→ EXERCISE PROMPT
Print every entry exactly as it appears, but skip the pictures.

-------------------------

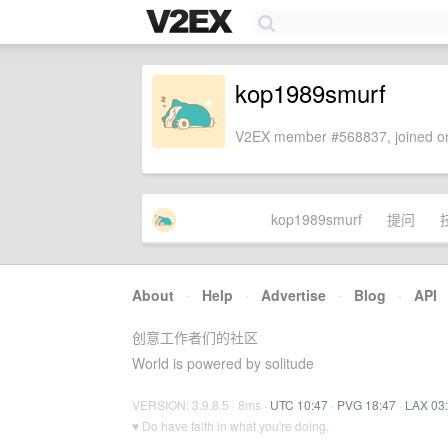
kop1989smurf
V2EX member #568837, joined on
kop1989smurf
提问
About
·
Help
·
Advertise
·
Blog
·
API
创意工作者们的社区
World is powered by solitude
VERSION: 3.9.8.5 · 8ms ·
UTC 10:47
·
PVG 18:47
·
LAX 03
♥ Do have faith in what you're doing.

-------------------------

→ PROBLEM SOLUTION
kop1989smurf
V2EX member #568837, joined on
kop1989smurf
提问
About
·
Help
·
Advertise
·
Blog
·
API
创意工作者们的社区
World is powered by solitude
VERSION: 3.9.8.5 · 8ms ·
UTC 10:47
·
PVG 18:47
·
LAX 03
♥ Do have faith in what you're doing.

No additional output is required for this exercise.